» **Work item**
Please determine the number of lines in the material below that contain the word "estamos", and state it alone.

» **Information**
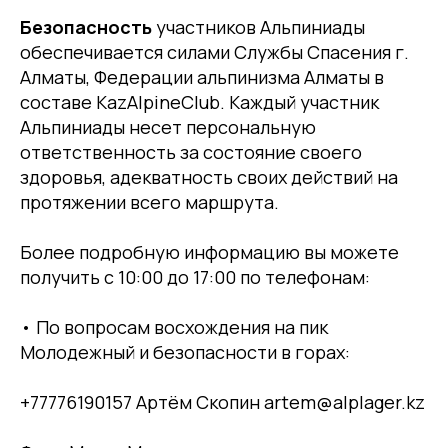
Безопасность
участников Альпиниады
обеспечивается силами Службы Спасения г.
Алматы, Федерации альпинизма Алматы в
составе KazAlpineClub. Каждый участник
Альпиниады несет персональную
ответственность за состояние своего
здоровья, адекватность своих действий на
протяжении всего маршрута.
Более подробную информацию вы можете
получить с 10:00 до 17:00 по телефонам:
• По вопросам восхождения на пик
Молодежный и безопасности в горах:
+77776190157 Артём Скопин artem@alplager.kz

---

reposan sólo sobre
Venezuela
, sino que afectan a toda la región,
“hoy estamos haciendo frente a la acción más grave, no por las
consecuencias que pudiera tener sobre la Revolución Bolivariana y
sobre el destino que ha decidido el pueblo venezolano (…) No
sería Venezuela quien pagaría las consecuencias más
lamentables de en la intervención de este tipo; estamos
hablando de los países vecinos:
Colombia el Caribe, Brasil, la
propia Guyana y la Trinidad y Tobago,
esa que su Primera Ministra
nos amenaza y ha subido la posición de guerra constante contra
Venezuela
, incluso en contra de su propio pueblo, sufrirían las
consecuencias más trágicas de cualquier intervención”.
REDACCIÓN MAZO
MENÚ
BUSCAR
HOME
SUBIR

» **Task output**
2